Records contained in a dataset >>
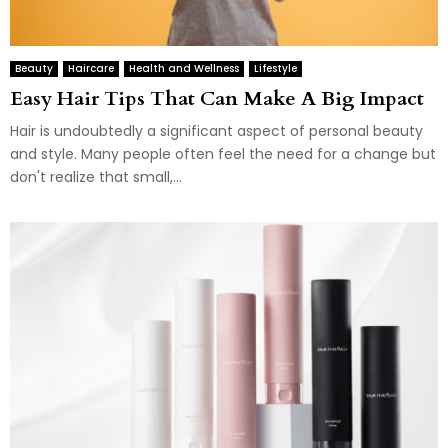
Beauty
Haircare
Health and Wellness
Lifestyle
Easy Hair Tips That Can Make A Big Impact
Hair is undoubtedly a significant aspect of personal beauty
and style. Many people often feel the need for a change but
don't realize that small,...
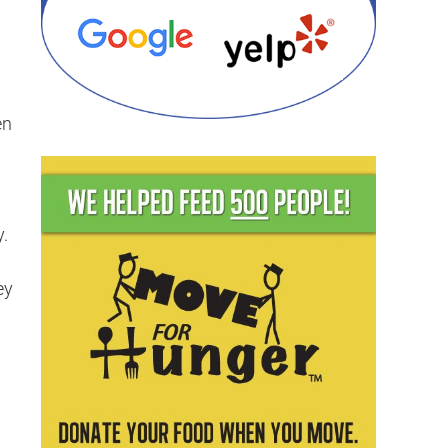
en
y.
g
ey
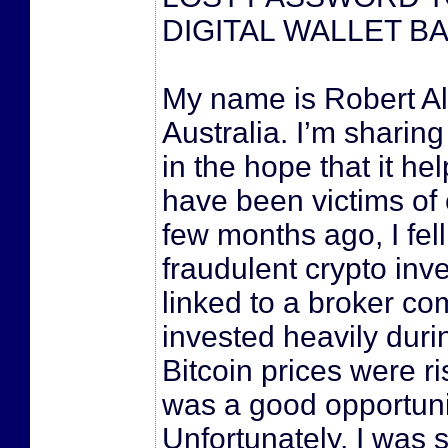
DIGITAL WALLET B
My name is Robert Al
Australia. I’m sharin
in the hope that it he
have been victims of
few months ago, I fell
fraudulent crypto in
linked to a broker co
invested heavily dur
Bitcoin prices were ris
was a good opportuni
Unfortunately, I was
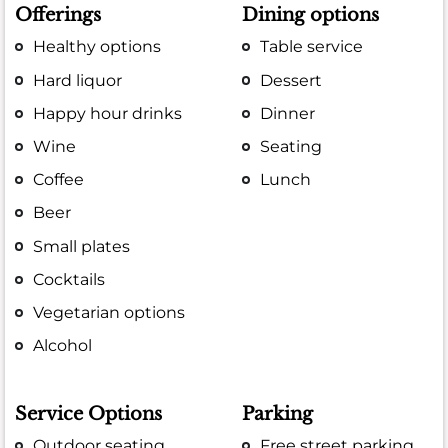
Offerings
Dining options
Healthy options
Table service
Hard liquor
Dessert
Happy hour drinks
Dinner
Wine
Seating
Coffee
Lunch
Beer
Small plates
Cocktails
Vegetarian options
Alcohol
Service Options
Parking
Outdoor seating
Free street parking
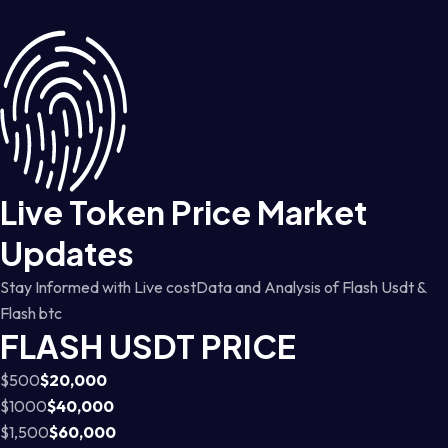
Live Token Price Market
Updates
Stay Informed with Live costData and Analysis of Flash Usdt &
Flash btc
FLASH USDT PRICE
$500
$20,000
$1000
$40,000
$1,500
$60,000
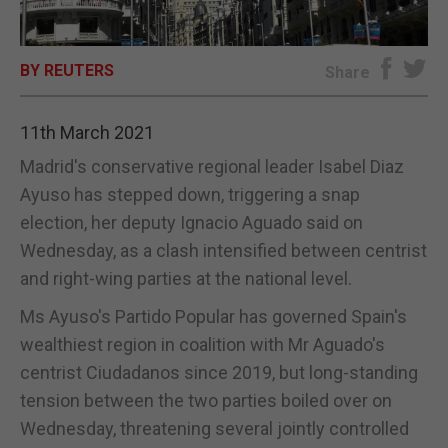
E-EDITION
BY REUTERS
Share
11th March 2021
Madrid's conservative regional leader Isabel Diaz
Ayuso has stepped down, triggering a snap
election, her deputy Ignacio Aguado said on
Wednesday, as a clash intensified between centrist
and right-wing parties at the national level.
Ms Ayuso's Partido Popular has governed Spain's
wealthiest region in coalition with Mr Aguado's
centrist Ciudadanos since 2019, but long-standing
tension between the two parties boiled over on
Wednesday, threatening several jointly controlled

Work required >> Write out all the entries word for word, but skip any images.

Answer space >>
Beauty
Haircare
Health and Wellness
Lifestyle
Easy Hair Tips That Can Make A Big Impact
Hair is undoubtedly a significant aspect of personal beauty
and style. Many people often feel the need for a change but
don't realize that small,...
en
y.
g
ey
DIGITAL WALLET B
My name is Robert Al
Australia. I’m sharin
in the hope that it he
have been victims of
few months ago, I fell
fraudulent crypto in
linked to a broker co
invested heavily dur
Bitcoin prices were ris
was a good opportuni
Unfortunately, I was
Offerings
Dining options
Healthy options
Table service
Hard liquor
Dessert
Happy hour drinks
Dinner
Wine
Seating
Coffee
Lunch
Beer
Small plates
Cocktails
Vegetarian options
Alcohol
Service Options
Parking
Outdoor seating
Free street parking
Live Token Price Market
Updates
Stay Informed with Live costData and Analysis of Flash Usdt &
Flash btc
FLASH USDT PRICE
$500
$20,000
$1000
$40,000
$1,500
$60,000
E-EDITION
BY REUTERS
Share
11th March 2021
Madrid's conservative regional leader Isabel Diaz
Ayuso has stepped down, triggering a snap
election, her deputy Ignacio Aguado said on
Wednesday, as a clash intensified between centrist
and right-wing parties at the national level.
Ms Ayuso's Partido Popular has governed Spain's
wealthiest region in coalition with Mr Aguado's
centrist Ciudadanos since 2019, but long-standing
tension between the two parties boiled over on
Wednesday, threatening several jointly controlled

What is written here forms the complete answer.